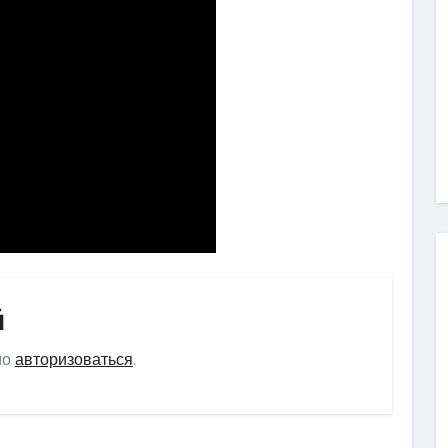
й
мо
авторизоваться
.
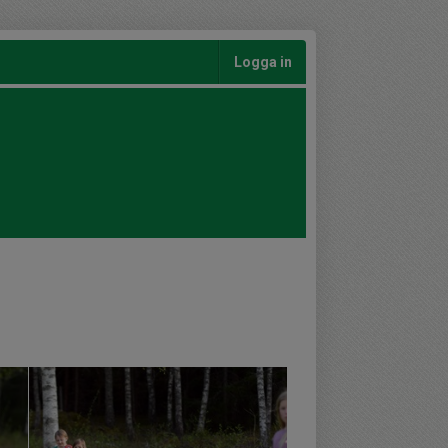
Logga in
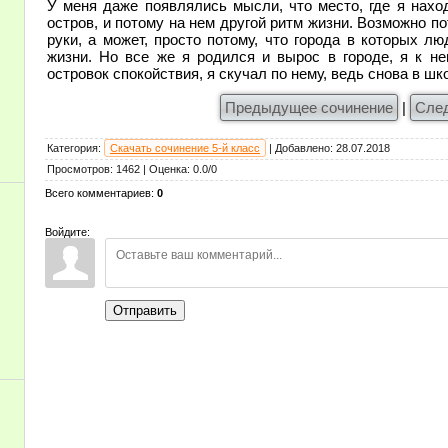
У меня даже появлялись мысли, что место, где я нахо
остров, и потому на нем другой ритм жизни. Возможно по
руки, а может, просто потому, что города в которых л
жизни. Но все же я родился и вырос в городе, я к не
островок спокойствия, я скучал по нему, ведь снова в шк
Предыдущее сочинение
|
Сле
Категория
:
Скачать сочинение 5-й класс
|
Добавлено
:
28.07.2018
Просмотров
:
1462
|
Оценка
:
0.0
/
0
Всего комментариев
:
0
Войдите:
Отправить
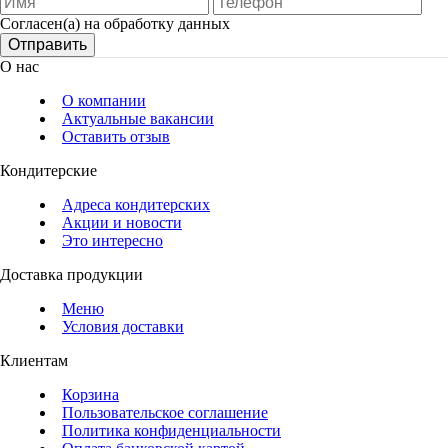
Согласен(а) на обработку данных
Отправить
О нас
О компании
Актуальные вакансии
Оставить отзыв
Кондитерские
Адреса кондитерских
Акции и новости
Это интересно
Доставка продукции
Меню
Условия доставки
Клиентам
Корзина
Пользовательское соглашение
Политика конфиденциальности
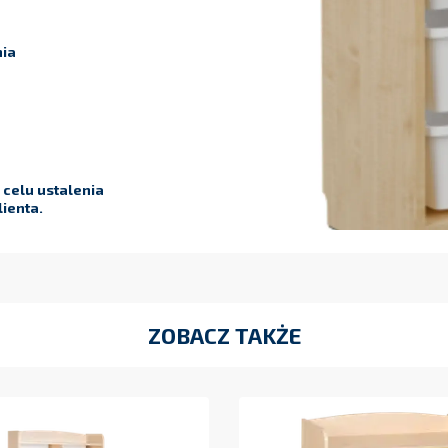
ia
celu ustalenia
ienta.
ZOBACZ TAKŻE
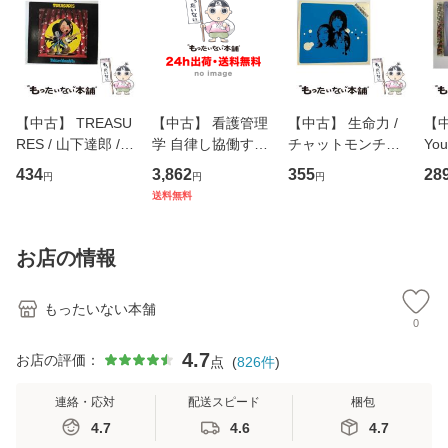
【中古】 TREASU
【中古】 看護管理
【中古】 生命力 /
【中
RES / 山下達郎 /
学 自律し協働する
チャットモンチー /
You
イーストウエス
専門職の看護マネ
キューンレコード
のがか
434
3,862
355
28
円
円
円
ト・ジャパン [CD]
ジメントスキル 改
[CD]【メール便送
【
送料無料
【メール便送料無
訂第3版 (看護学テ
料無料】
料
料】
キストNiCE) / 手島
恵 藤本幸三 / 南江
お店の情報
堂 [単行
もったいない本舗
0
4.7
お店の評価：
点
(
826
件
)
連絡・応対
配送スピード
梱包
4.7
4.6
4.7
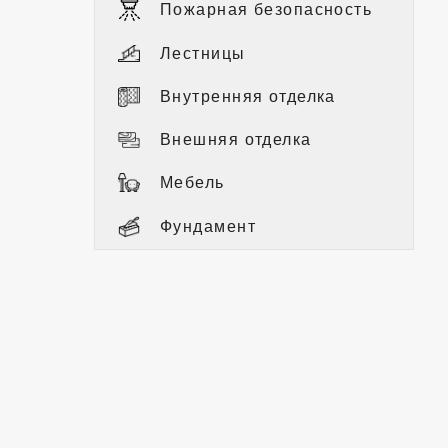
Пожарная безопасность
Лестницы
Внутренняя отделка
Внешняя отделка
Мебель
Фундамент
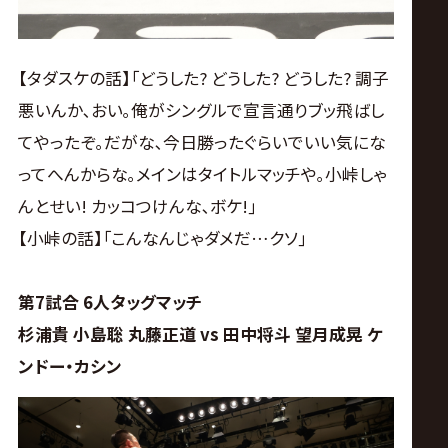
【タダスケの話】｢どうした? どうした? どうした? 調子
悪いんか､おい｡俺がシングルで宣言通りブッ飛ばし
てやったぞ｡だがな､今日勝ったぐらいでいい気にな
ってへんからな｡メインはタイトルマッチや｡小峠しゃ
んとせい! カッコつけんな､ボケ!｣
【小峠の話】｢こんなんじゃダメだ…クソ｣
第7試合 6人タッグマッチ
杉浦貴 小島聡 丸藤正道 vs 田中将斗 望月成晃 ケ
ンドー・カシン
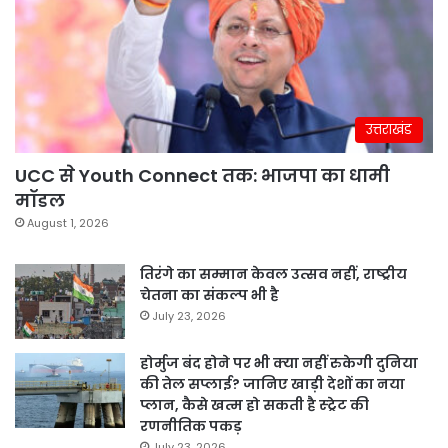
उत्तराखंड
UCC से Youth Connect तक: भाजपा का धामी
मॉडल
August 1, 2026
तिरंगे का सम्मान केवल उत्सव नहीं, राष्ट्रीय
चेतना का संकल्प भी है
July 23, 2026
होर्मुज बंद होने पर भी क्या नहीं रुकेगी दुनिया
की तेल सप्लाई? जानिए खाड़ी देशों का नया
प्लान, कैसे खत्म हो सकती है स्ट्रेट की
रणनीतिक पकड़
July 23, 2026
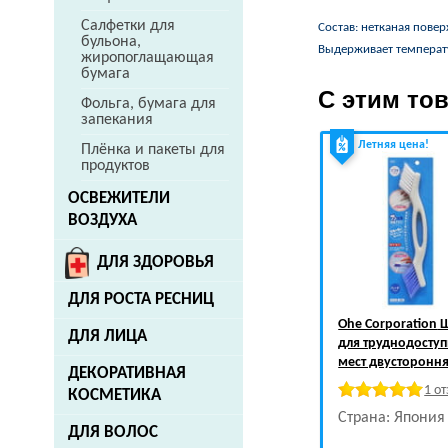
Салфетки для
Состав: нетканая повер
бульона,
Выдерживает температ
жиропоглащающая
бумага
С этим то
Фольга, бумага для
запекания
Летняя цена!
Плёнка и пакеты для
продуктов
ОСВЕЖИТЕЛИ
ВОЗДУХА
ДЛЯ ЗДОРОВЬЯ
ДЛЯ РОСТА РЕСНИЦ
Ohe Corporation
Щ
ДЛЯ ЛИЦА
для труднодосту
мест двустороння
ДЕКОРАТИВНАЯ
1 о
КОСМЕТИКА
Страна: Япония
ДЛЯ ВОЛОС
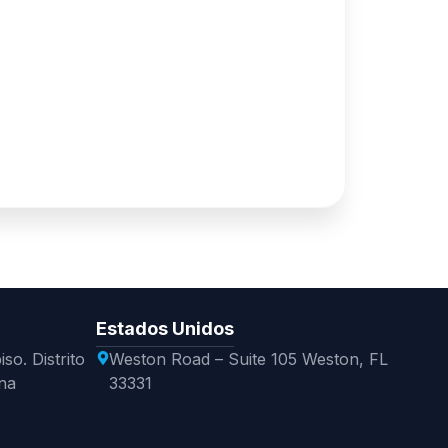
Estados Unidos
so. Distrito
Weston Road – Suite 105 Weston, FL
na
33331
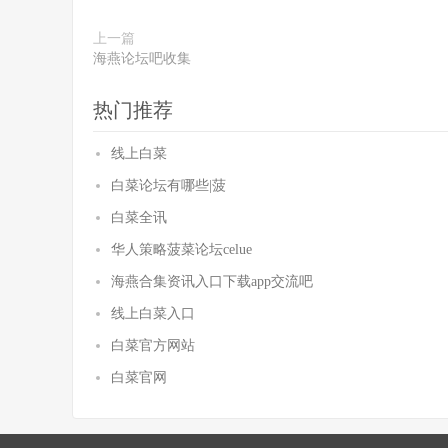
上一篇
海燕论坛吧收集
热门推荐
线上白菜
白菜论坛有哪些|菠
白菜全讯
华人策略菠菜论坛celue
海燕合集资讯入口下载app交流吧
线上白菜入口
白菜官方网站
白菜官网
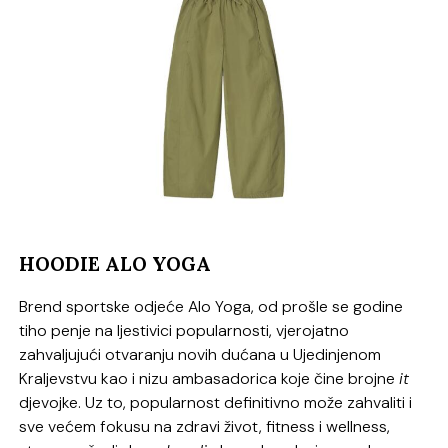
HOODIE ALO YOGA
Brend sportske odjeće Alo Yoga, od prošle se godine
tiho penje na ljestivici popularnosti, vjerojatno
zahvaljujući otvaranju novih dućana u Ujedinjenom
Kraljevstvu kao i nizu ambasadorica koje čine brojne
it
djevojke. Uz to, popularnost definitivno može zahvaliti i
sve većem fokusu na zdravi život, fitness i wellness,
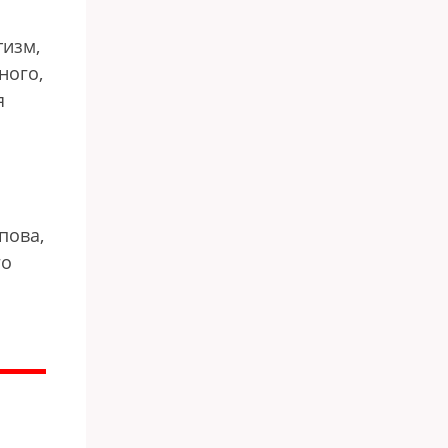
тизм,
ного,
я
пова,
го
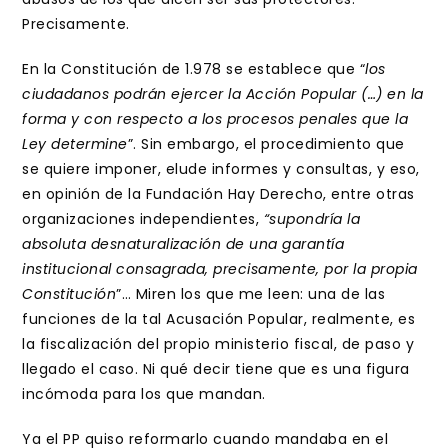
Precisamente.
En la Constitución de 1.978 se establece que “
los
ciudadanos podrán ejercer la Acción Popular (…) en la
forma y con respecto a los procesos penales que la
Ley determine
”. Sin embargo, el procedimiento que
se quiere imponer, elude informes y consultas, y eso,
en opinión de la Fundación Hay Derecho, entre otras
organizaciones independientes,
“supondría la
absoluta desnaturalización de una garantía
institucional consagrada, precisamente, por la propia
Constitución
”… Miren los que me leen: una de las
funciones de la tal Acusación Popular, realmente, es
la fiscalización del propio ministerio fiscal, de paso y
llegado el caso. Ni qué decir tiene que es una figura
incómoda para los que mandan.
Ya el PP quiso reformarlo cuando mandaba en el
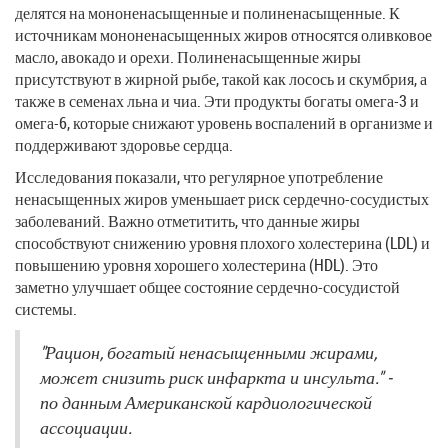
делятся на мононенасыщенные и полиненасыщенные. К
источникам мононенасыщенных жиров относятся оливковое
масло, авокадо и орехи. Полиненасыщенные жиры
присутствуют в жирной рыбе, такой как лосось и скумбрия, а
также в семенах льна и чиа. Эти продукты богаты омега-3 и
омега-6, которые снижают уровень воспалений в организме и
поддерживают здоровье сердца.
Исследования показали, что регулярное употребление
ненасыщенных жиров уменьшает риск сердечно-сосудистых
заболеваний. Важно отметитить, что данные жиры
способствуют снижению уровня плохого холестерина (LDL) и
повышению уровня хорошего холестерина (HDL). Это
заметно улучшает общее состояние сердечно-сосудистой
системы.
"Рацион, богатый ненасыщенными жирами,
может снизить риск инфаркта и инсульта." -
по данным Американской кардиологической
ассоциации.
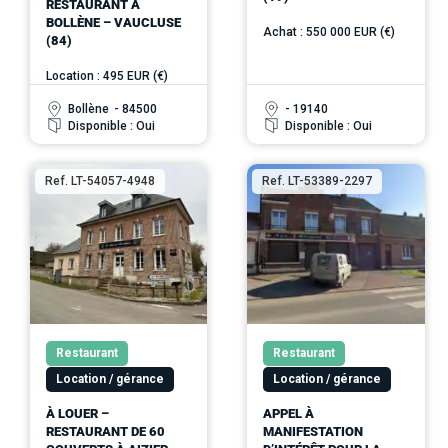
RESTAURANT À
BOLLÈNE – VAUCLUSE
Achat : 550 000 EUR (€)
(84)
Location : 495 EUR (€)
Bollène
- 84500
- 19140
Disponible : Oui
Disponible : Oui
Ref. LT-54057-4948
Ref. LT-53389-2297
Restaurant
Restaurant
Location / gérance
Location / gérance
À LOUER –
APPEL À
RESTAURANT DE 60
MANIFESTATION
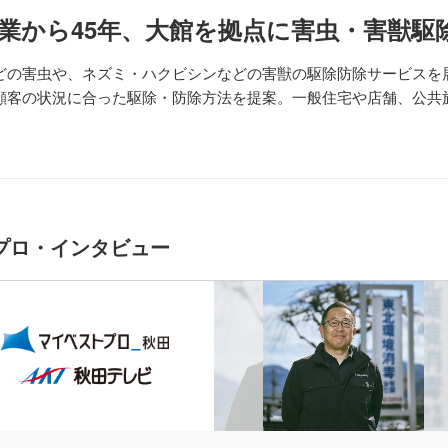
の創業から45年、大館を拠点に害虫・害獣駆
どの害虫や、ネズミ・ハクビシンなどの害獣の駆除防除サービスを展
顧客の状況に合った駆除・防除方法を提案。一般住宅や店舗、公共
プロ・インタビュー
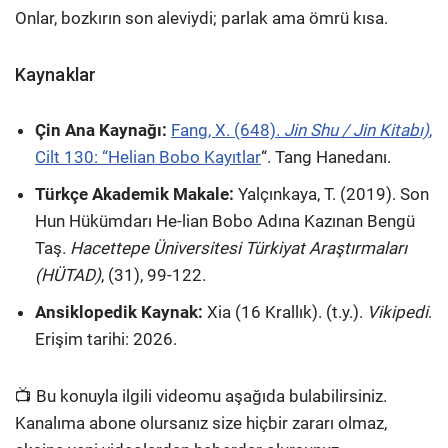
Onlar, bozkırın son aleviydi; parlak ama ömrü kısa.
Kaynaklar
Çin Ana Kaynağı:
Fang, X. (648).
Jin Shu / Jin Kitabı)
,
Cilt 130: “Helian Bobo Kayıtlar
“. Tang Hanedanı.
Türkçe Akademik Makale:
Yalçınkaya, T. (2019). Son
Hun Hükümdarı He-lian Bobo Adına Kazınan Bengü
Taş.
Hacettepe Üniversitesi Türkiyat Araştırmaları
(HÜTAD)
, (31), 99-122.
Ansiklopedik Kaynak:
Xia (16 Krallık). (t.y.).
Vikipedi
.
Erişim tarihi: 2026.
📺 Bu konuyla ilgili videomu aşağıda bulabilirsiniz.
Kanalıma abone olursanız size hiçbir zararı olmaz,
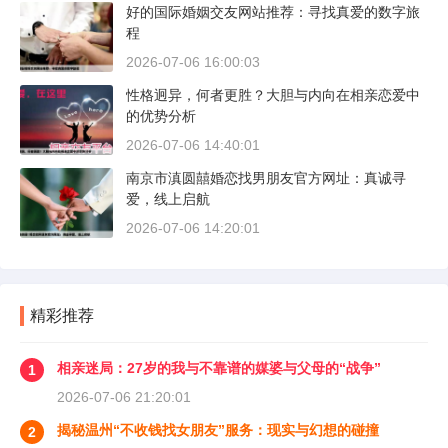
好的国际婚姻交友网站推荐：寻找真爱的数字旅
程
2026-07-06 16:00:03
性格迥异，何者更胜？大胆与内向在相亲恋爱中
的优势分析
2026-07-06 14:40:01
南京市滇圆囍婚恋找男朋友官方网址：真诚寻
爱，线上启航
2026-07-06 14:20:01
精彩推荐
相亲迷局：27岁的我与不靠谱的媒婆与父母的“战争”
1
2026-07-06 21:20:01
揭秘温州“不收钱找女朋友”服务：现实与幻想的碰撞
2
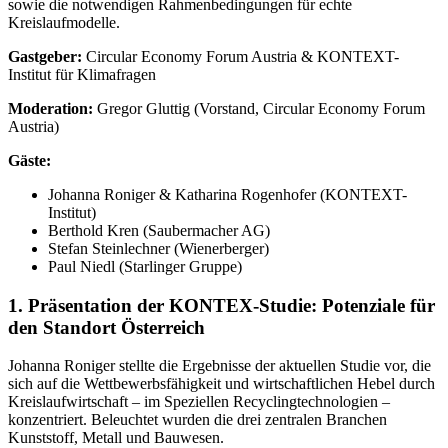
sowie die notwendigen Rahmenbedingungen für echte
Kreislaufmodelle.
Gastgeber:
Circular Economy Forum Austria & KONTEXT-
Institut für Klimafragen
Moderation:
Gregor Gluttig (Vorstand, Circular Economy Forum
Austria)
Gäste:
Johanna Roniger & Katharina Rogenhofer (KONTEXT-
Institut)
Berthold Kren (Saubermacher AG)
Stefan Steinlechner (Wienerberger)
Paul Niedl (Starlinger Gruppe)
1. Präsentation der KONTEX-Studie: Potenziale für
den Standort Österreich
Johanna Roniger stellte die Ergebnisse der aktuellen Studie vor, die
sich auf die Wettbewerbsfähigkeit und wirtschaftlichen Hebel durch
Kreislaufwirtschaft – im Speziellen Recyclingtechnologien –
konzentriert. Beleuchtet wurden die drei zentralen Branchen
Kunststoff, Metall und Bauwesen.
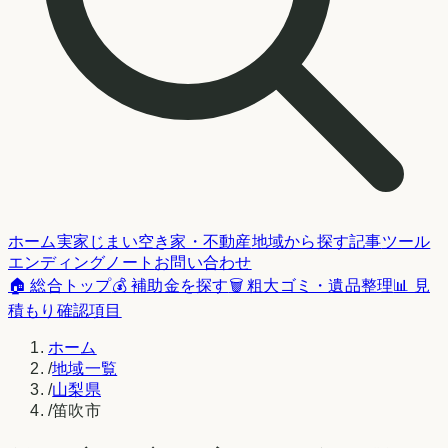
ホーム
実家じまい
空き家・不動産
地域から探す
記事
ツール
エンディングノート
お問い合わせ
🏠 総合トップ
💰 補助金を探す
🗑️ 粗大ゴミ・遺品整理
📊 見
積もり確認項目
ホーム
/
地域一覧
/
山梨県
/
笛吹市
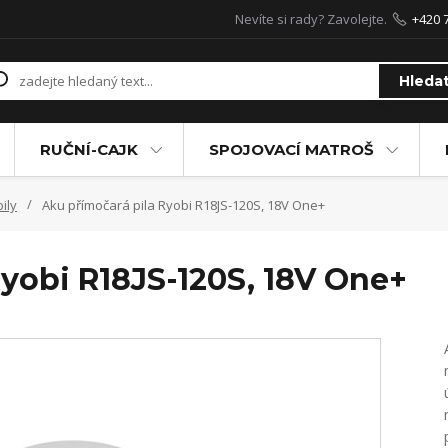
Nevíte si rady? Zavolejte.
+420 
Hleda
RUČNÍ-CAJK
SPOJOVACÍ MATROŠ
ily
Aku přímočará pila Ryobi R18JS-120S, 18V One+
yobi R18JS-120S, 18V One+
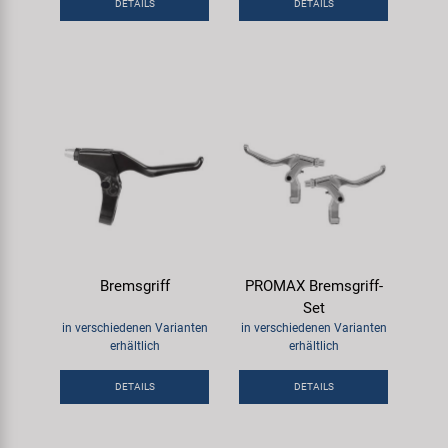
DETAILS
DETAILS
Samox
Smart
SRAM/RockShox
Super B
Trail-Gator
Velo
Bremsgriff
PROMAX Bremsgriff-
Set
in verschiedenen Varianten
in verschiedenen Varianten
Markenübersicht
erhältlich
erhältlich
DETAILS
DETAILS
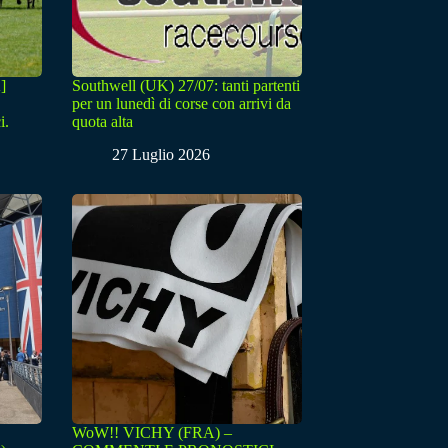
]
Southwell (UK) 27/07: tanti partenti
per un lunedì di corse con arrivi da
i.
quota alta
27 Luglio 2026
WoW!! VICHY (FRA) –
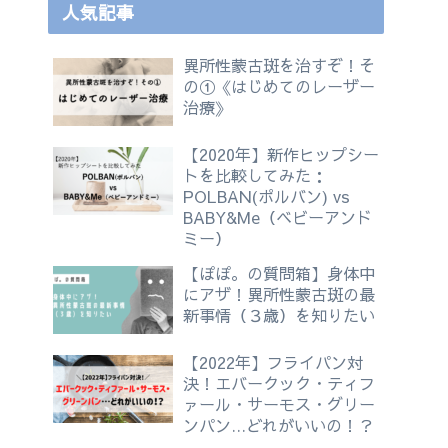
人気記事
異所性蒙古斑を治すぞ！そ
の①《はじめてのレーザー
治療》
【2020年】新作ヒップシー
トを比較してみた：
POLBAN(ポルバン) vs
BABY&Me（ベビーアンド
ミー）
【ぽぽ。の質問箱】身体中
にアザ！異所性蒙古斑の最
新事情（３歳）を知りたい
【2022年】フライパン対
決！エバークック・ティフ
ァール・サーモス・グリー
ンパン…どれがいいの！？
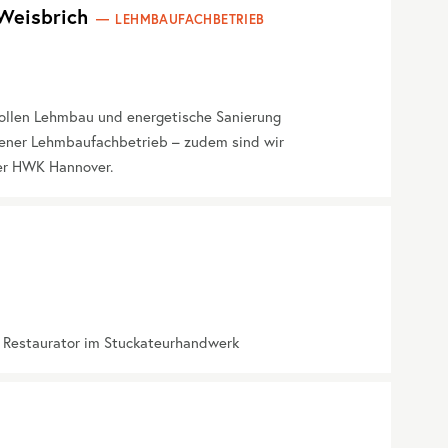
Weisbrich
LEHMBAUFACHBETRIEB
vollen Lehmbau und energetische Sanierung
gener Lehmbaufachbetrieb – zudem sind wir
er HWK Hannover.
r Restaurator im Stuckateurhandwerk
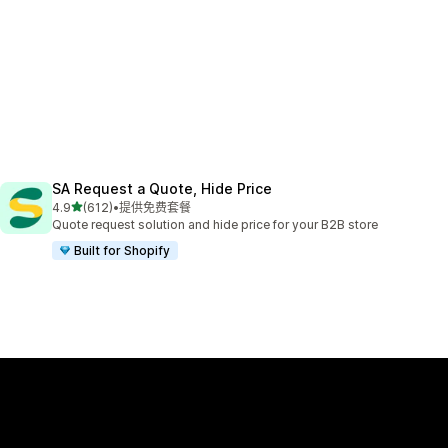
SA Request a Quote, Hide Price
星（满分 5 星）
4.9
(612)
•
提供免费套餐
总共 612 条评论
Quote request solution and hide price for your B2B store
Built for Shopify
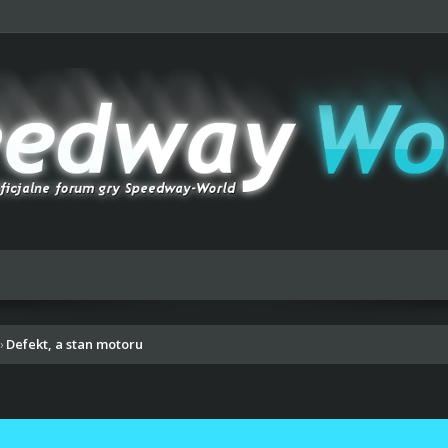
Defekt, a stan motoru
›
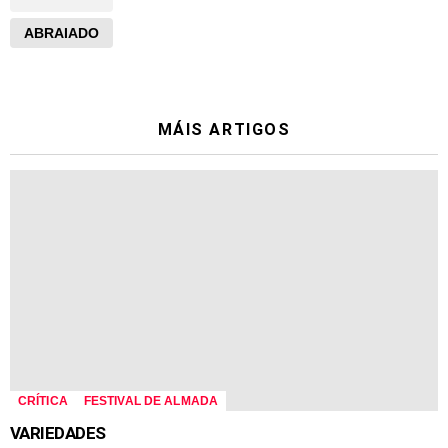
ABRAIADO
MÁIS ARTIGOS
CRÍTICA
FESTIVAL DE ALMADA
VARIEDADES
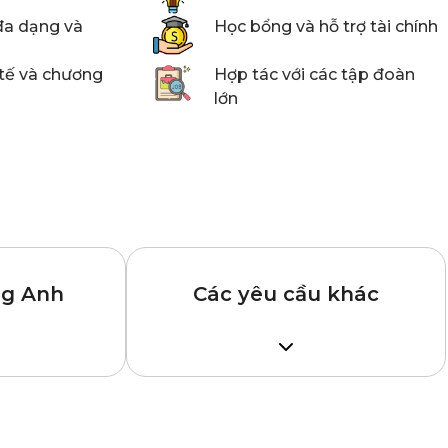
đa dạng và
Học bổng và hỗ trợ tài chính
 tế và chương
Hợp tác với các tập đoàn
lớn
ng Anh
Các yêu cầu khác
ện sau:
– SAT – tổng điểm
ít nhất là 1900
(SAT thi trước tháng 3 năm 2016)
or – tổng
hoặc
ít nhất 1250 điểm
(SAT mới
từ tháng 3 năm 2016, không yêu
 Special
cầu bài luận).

### WHAT TO DO
The reply should consist solely of the number of lines in the records that include "Constitución".

### RESULT OF THIS TASK
2